開発目標としては、1の「貧困をなくそう」から始まり、17の「パートナーシップで目標を達成しよう」まで、2030年までに世界が一致して取り組むべき17項目が並ぶ。
日本では昨年11月、経団連が、SDGsの理念に合わせて企業行動憲章を改訂したあたりから、そのアイコンがより広く人々の目に触れるようになった。
企業に関して言えば、経団連の動きに歩調を合わせるかのように、自社の取り組みとしてSDGsに向き合うケースも多くなってきた。あまつさえ、最近では、SDGs的思考が、ビジネス上でもメリットを生むという報告もされている。
ようやく、日本でも本格的になってきたSDGsだが、いち早くこれに取り組んできた企業が、「笑い」を中心に据えたエンタテインメント産業の吉本興業だ。
吉本興業は2017年1月、国連広報センターとの協働で、東京・新宿の「ルミネtheよしもと」でSDGsキックオフ講演会を開催した。加えて、合計約1000人の社員や所属芸人・タレントに向けて勉強会も実施した。続いて10月には、自社所属の芸人を配して「SDGsについて考えはじめた人々」という動画集を製作。翌年2月、これに英語字幕がつき、「#FunnySDGValentine」というタイトルでニューヨークから発信され、多く人々の共感を得た。

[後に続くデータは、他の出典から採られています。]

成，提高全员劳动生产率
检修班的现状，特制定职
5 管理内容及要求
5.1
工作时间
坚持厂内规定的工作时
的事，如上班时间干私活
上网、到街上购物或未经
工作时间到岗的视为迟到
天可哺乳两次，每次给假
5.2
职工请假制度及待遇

今年4月には、同社が運営にも関わる第20回沖縄国際映画祭で、芸人の似顔絵とSDGsのロゴが入ったスタンプラリーを開催。これは、SDGsの17の開発目標をスタンプにし、集めるとプレゼントがもらえるという企画で、楽しみながらSDGsの理解を深めるのが狙い。吉本興業の社員が考えたアイデアだという。
歩きながらSDGsを学ぶ
このように、自社が関係する各種イベントの都度、SDGsに関する広報を積極的に努めてきた吉本興業だが、先の8月1日から8日まで、北海道・札幌で行われた「みんわらウィーク」でも、歩きながらSDGsを学ぶ「SDGsウォーク」というイベントを主催した。
「みんわらウィーク」は2016年から始まったもので、8月8日を「道民笑いの日」と制定して、「笑い」の力で健康長寿の北海道を目指そうというもの。今年も、吉本所属の芸人やタレントが大挙して来道、お笑いライブから吉本新喜劇の公演まで、各種イベントが展開された。

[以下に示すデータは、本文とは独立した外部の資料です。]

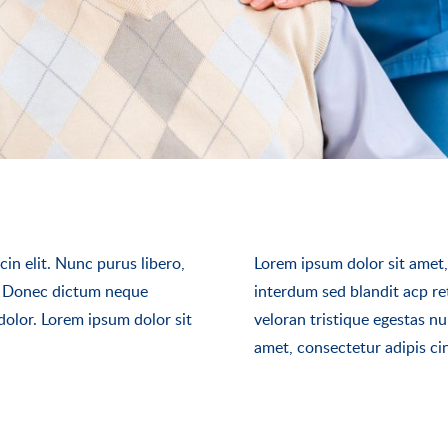
in elit. Nunc purus libero,
Lorem ipsum dolor sit amet, 
is. Donec dictum neque
interdum sed blandit acp re
 dolor. Lorem ipsum dolor sit
veloran tristique egestas nu
amet, consectetur adipis cin 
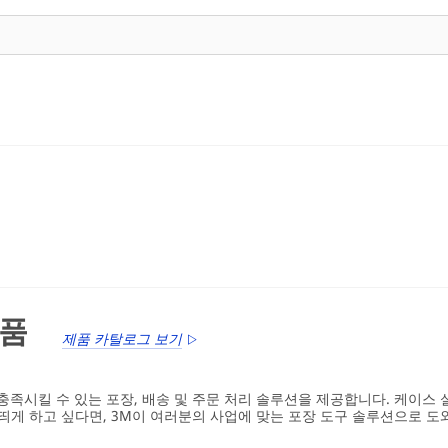
제품
제품 카탈로그 보기
충족시킬 수 있는 포장, 배송 및 주문 처리 솔루션을 제공합니다. 케이스
 띄게 하고 싶다면, 3M이 여러분의 사업에 맞는 포장 도구 솔루션으로 도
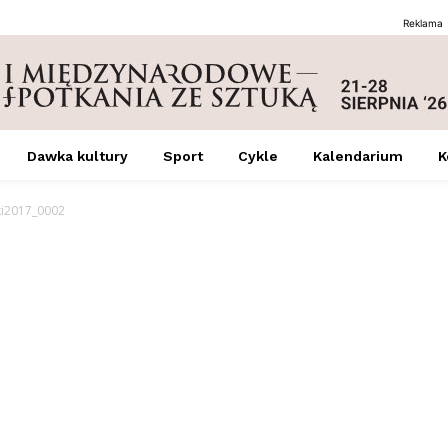
Reklama
Dawka kultury
Sport
Cykle
Kalendarium
K
ki2017_0002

なかでも、「SDGsウォーク」は「みんわらウィーク」のシンボル的なイベントとして位置づけられたもので、実は、去年も開催を企画していたのだが、あまりにも大規模になり、道路使用許可が間に合わなかったため、今年、満を持しての開催となった。
「SDGsウォーク」では、チェックポイントに開発目標を記したボードが設置され、参加者はそこでSDGsに関する理解を深める仕組み。左端はアスリート参加の岡崎朋美
コースは、札幌の中島公園をスタートとゴールに公園内をまわる2kmコースと、赤れんが庁舎(北海道庁旧本庁舎)や北大キャンパスをめぐる10kmコースのふたつがあり、その途中のチェックポインに置かれたSDGsの缶バッジを集めながら、SDGsについて理解を深めるというものだ。